====== DATA RECORDS
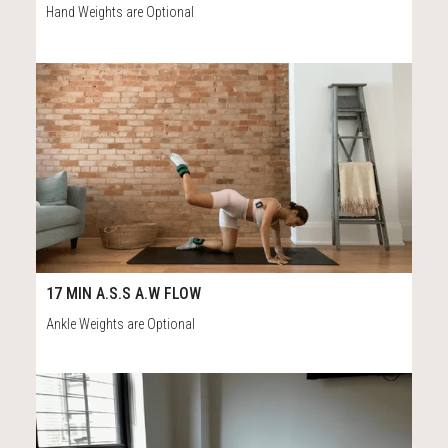
Hand Weights are Optional
75
17:#2
17 MIN A.S.S A.W FLOW
Ankle Weights are Optional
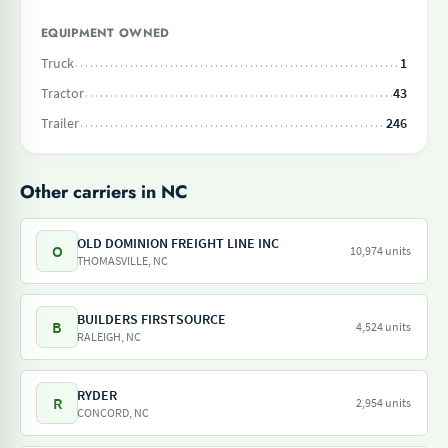
EQUIPMENT OWNED
Truck
1
Tractor
43
Trailer
246
Other carriers in NC
OLD DOMINION FREIGHT LINE INC
O
10,974 units
THOMASVILLE, NC
BUILDERS FIRSTSOURCE
B
4,524 units
RALEIGH, NC
RYDER
R
2,954 units
CONCORD, NC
============
▸ WHAT YOU WILL DO:
Print the records exactly and omit all pictures.

▸ SOLUTION TO THIS TASK:
Hand Weights are Optional
75
17:#2
17 MIN A.S.S A.W FLOW
Ankle Weights are Optional
EQUIPMENT OWNED
Truck
1
Tractor
43
Trailer
246
Other carriers in NC
OLD DOMINION FREIGHT LINE INC
O
10,974 units
THOMASVILLE, NC
BUILDERS FIRSTSOURCE
B
4,524 units
RALEIGH, NC
RYDER
R
2,954 units
CONCORD, NC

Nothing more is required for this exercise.